Follow these steps to install VoxCMD on your system. The installation process varies slightly depending on your operating system.

Prerequisites

Before installing VoxCMD, ensure your system meets the minimum requirements and has the following prerequisites installed:

Python 3.8 or higher
Node.js 14 or higher
Git
C++ build tools (for native dependencies)

Windows Installation

1

Download the Installer

Download the latest Windows installer from the official website.

2

Run the Installer

Double-click the downloaded .exe file and follow the installation wizard. Allow administrator permissions when prompted.

3

Install Required Models

After installation, VoxCMD will prompt you to download the necessary language and voice recognition models.
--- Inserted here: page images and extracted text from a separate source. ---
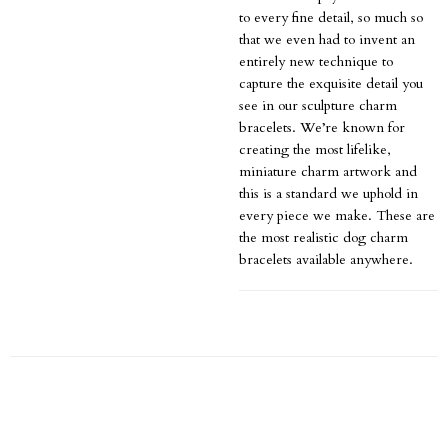
to every fine detail, so much so
that we even had to invent an
entirely new technique to
capture the exquisite detail you
see in our sculpture charm
bracelets. We’re known for
creating the most lifelike,
miniature charm artwork and
this is a standard we uphold in
every piece we make. These are
the most realistic dog charm
bracelets available anywhere.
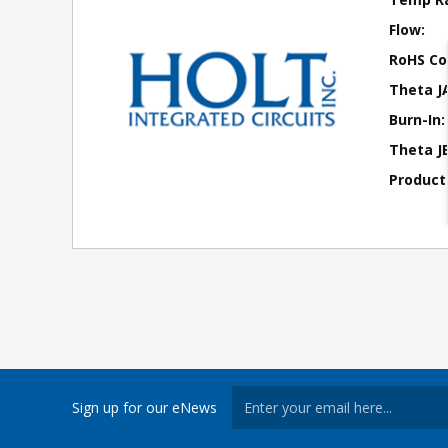
Flow:
RoHS Co
Theta J
Burn-In:
Theta JB
Product
Sign up for our eNews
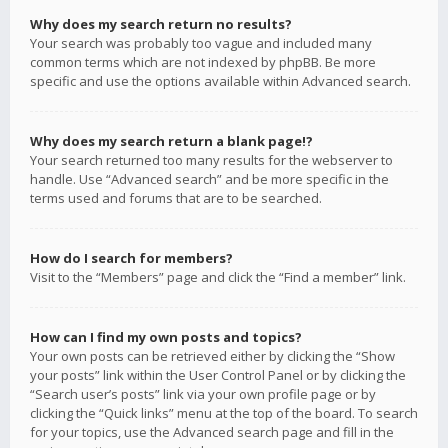
Why does my search return no results?
Your search was probably too vague and included many
common terms which are not indexed by phpBB. Be more
specific and use the options available within Advanced search.
Why does my search return a blank page!?
Your search returned too many results for the webserver to
handle. Use “Advanced search” and be more specific in the
terms used and forums that are to be searched.
How do I search for members?
Visit to the “Members” page and click the “Find a member” link.
How can I find my own posts and topics?
Your own posts can be retrieved either by clicking the “Show
your posts” link within the User Control Panel or by clicking the
“Search user’s posts” link via your own profile page or by
clicking the “Quick links” menu at the top of the board. To search
for your topics, use the Advanced search page and fill in the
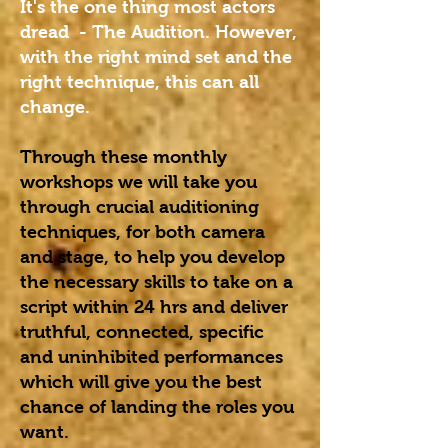
It's the one thing most actors
dread - The Audition. However,
with the right mind set and the
right technique, this can all
change.
Through these monthly
workshops we will take you
through crucial auditioning
techniques, for both camera
and stage, to help you develop
the necessary skills to take on a
script within 24 hrs and deliver
truthful, connected, specific
and uninhibited performances
which will give you the best
chance of landing the roles you
want.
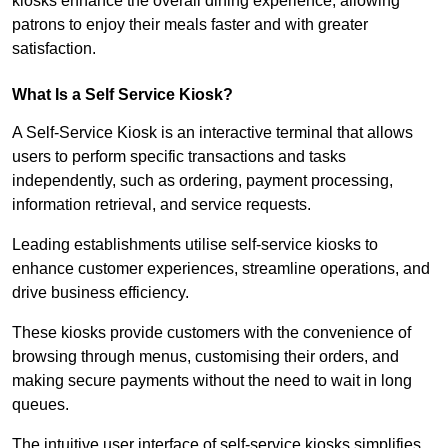
kiosks enhance the overall dining experience, allowing
patrons to enjoy their meals faster and with greater
satisfaction.
What Is a Self Service Kiosk?
A Self-Service Kiosk is an interactive terminal that allows
users to perform specific transactions and tasks
independently, such as ordering, payment processing,
information retrieval, and service requests.
Leading establishments utilise self-service kiosks to
enhance customer experiences, streamline operations, and
drive business efficiency.
These kiosks provide customers with the convenience of
browsing through menus, customising their orders, and
making secure payments without the need to wait in long
queues.
The intuitive user interface of self-service kiosks simplifies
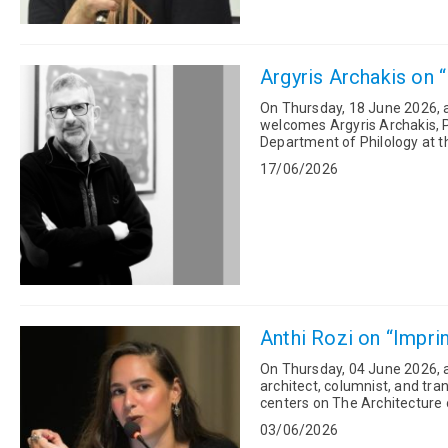
Argyris Archakis on “
On Thursday, 18 June 2026, at
welcomes Argyris Archakis, P
Department of Philology at th
TRACE research project, “Trac
17/06/2026
Anthi Rozi on “Imprin
On Thursday, 04 June 2026, a
architect, columnist, and translato
centers on The Architecture o
David Gissen (University...
03/06/2026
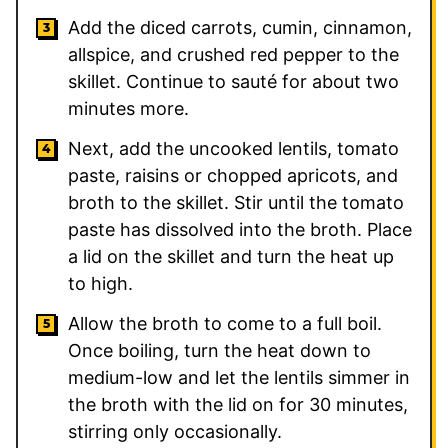
Add the diced carrots, cumin, cinnamon,
allspice, and crushed red pepper to the
skillet. Continue to sauté for about two
minutes more.
Next, add the uncooked lentils, tomato
paste, raisins or chopped apricots, and
broth to the skillet. Stir until the tomato
paste has dissolved into the broth. Place
a lid on the skillet and turn the heat up
to high.
Allow the broth to come to a full boil.
Once boiling, turn the heat down to
medium-low and let the lentils simmer in
the broth with the lid on for 30 minutes,
stirring only occasionally.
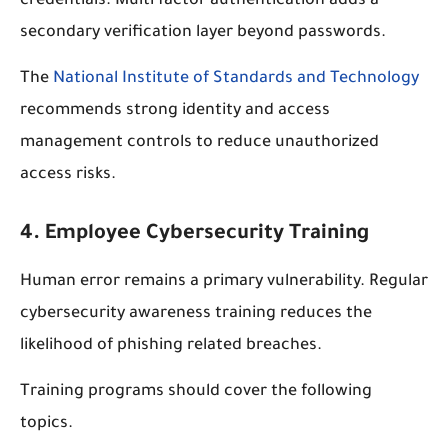
credentials. Multi factor authentication adds a
secondary verification layer beyond passwords.
The
National Institute of Standards and Technology
recommends strong identity and access
management controls to reduce unauthorized
access risks.
4. Employee Cybersecurity Training
Human error remains a primary vulnerability. Regular
cybersecurity awareness training reduces the
likelihood of phishing related breaches.
Training programs should cover the following
topics.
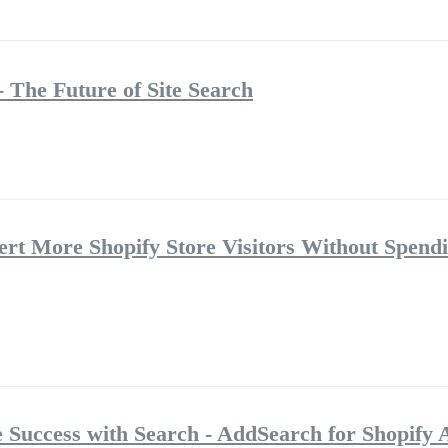
 The Future of Site Search
rt More Shopify Store Visitors Without Spend
Success with Search - AddSearch for Shopify 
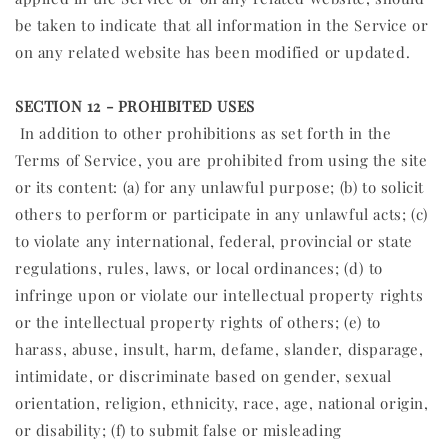
be taken to indicate that all information in the Service or
on any related website has been modified or updated.
SECTION 12 - PROHIBITED USES
In addition to other prohibitions as set forth in the
Terms of Service, you are prohibited from using the site
or its content: (a) for any unlawful purpose; (b) to solicit
others to perform or participate in any unlawful acts; (c)
to violate any international, federal, provincial or state
regulations, rules, laws, or local ordinances; (d) to
infringe upon or violate our intellectual property rights
or the intellectual property rights of others; (e) to
harass, abuse, insult, harm, defame, slander, disparage,
intimidate, or discriminate based on gender, sexual
orientation, religion, ethnicity, race, age, national origin,
or disability; (f) to submit false or misleading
This may take some time depending on your internet connection.

4

Configuration

Run the initial configuration wizard to set up VoxCMD according to your preferences.

Alternative: Using PowerShell

                            # Install using PowerShell
                            iwr -useb https://install.voxcmd.dev/win | iex
                        

macOS Installation

1

Download the DMG

Download the latest macOS DMG file from the official website.

2

Install the Application

Open the DMG file and drag VoxCMD to your Applications folder.

3

Grant Permissions

Launch VoxCMD and grant the required permissions for microphone access, accessibility features, and file system access when prompted.

4

Install Required Models

Follow the prompts to download and install the necessary language and voice recognition models.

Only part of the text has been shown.